Visible to Intel only — GUID: GUID-CD1B9AC5-2F6A-4532-AC4A-1F36775DCCD0
Visible to Intel only — GUID: GUID-CD1B9AC5-2F6A-4532-AC4A-1F36775DCCD0
Intrinsics for Integer Multiplication Operations
The prototypes for Intel® Advanced Vector Extensions 512 (Intel® AVX-512) intrinsics are located in the zmmintrin.h header file.

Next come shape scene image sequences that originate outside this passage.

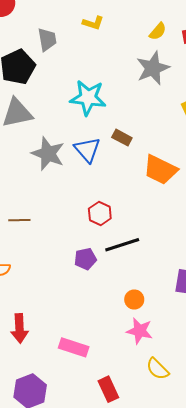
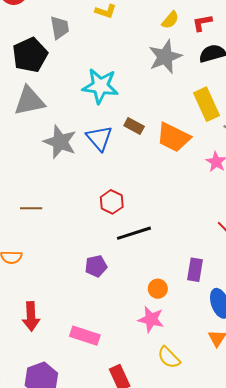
orange trapezoid: (160, 170) -> (174, 137), moved
purple pentagon: (85, 259) -> (96, 266), moved
orange circle: (134, 300) -> (158, 289), moved

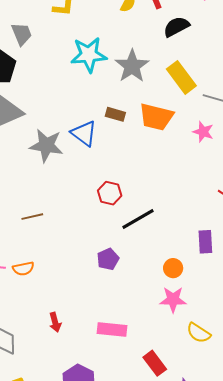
gray star: (165, 57) -> (132, 66), moved
cyan star: (100, 86) -> (89, 55), moved
red arrow: (31, 316) -> (55, 322), size x0.7

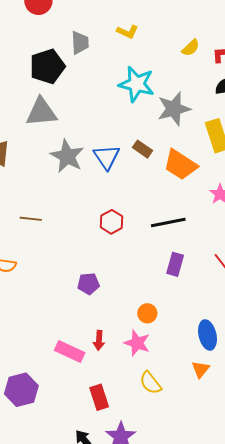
black line: (138, 219) -> (168, 223), moved
purple rectangle: (205, 242) -> (175, 264), moved
red arrow: (55, 322) -> (99, 340), moved

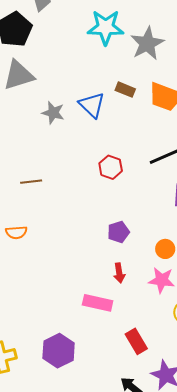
gray star: (67, 156) -> (53, 113), size x0.7
purple pentagon: (89, 284) -> (118, 232), moved
red arrow: (99, 340) -> (119, 273), moved

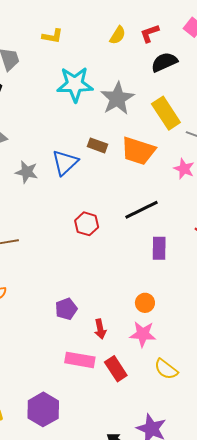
blue triangle: (92, 105) -> (65, 162), turned 36
purple pentagon: (118, 232) -> (66, 309), moved
red rectangle: (136, 341) -> (116, 369), moved

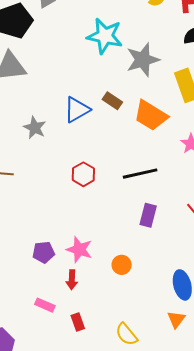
gray star: (27, 172) -> (35, 128), moved
pink star: (143, 334) -> (79, 250), moved
pink rectangle: (80, 360) -> (45, 305), size x0.7
red rectangle: (116, 369) -> (78, 322), size x0.7

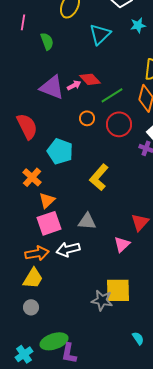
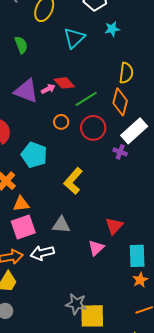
orange triangle: (47, 200) -> (21, 204), turned 36
yellow square: (118, 290) -> (92, 316), moved

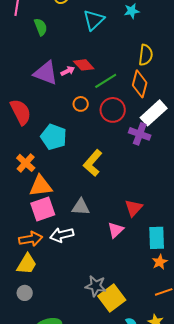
purple cross: (120, 152) -> (140, 134), size x1.5
orange triangle: (21, 204) -> (41, 186), size x1.4
yellow square: (92, 316) -> (112, 298), turned -36

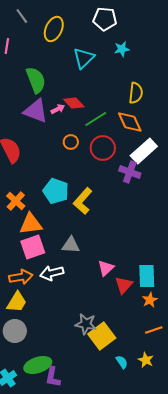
green semicircle: (41, 27) -> (36, 80), moved, size x1.5
orange diamond: (140, 84) -> (130, 122), turned -40
cyan pentagon: (54, 137) -> (56, 191), moved
red triangle: (134, 208) -> (124, 285), moved
gray circle: (25, 293) -> (15, 331), size x1.5

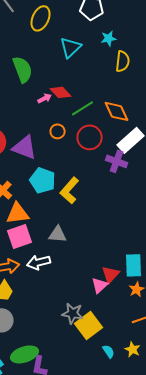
yellow semicircle: (136, 93) -> (123, 61), moved
purple triangle: (36, 111) -> (25, 147), moved
pink triangle: (106, 268) -> (100, 285), moved

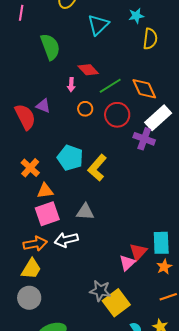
pink arrow: (45, 98) -> (71, 85), moved, turned 120
purple triangle: (25, 147) -> (43, 106), moved, size x0.6
orange triangle: (18, 213) -> (45, 191), size x0.7

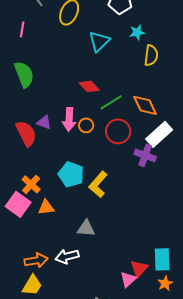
green semicircle: (50, 47) -> (24, 74), moved
pink arrow: (71, 85) -> (69, 119), moved, size x1.6
pink square: (47, 214) -> (18, 204), moved, turned -35

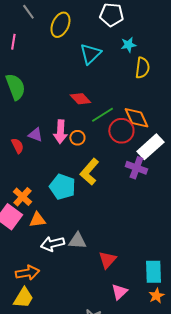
red circle: (118, 131) -> (121, 131), moved
red semicircle: (26, 133) -> (17, 146), size x0.6
yellow L-shape: (98, 184) -> (89, 172), moved
white arrow: (67, 256) -> (52, 244), moved
red triangle: (139, 268) -> (107, 260), moved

To use these intrinsics, include the immintrin.h file as follows:
#include <immintrin.h>
Intrinsic Name |
Operation |
Corresponding |
---|---|---|
_mm512_mul_epi32, _mm512_mask_mul_epi32, _mm512_maskz_mul_epi32 |
Multiplies alternating int32 vectors together to produce int64. |
VPMULDQ |
_mm512_mul_epu32, _mm512_mask_mul_epu32, _mm512_maskz_mul_epu32 |
Multiplies alternating unsigned int32 vectors together to produce int64. |
VPMULUDQ |
_mm512_mullo_epi32, _mm512_mask_mullo_epi32 |
Multiplies int32 vectors together to produce int64. |
VPMULLD |
_mm512_mullox_epi64, _mm512_mask_mullox_epi64 |
Multiplies int64 vectors together to produce int64. |
None. |
variable | definition |
---|---|
k | writemask used as a selector |
a | first source vector element |
b | second source vector element |
src | source element to use based on writemask result |
_mm512_mul_epi32
extern __m512i __cdecl _mm512_mul_epi32(__m512i a, __m512i b);
Multiplies the low int32 elements from each packed 64-bit element in a and b, and stores the signed 64-bit result.
_mm512_mask_mul_epi32
extern __m512i __cdecl _mm512_mask_mul_epi32(__m512i src, __mmask8 k, __m512i a, __m512i b);
Multiplies the low int32 elements from each packed 64-bit element in a and b, and stores the signed 64-bit result using writemask k (elements are copied from src when the corresponding mask bit is not set).
_mm512_maskz_mul_epi32
extern __m512i __cdecl _mm512_maskz_mul_epi32(__mmask8 k, __m512i a, __m512i b);
Multiplies the low int32 elements from each packed 64-bit element in a and b, and stores the signed 64-bit result using zeromask k (elements are zeroed out when the corresponding mask bit is not set).
_mm512_mullo_epi32
extern __m512i __cdecl _mm512_mullo_epi32(__m512i a, __m512i b);
Multiplies the packed int32 elements in a and b, producing intermediate int64 elements, and stores the low 32 bits of the intermediate integers.
_mm512_mask_mullo_epi32
extern __m512i __cdecl _mm512_mask_mullo_epi32(__m512i src, __mmask16 k, __m512i a, __m512i b);
Multiplies the packed int32 elements in a and b, producing intermediate int64 elements, and stores the low 32 bits of the intermediate integers in destination using writemask k (elements are copied from src when the corresponding mask bit is not set).
_mm512_mul_epu32
extern __m512i __cdecl _mm512_mul_epu32(__m512i a, __m512i b);
Multiplies the low unsigned int32 elements from each packed 64-bit element in a and b, and stores the unsigned 64-bit result.
_mm512_mask_mul_epu32
extern __m512i __cdecl _mm512_mask_mul_epu32(__m512i src, __mmask8 k, __m512i a, __m512i b);
Multiplies the low unsigned int32 elements from each packed 64-bit element in a and b, and stores the unsigned 64-bit result using writemask k (elements are copied from src when the corresponding mask bit is not set).
_mm512_maskz_mul_epu32
extern __m512i __cdecl _mm512_maskz_mul_epu32(__mmask8 k, __m512i a, __m512i b);
Multiplies the low unsigned int32 elements from each packed 64-bit element in a and b, and stores the unsigned 64-bit result using zeromask k (elements are zeroed out when the corresponding mask bit is not set).
_mm512_mullox_epi64
extern __m512i __cdecl _mm512_mullox_epi64(__m512i a, __m512i b);
Multiplies each packed int64 element in a and b, and selects the low bits of each product.
_mm512_mask_mullox_epi64
extern __m512i __cdecl _mm512_mask_mullox_epi64(__m512i, __mmask8 k, __m512i a, __m512i b);
Multiplies each packed int64 element in a and b, and selects the low bits of each product, using zeromask k (elements are zeroed out when the corresponding mask bit is not set).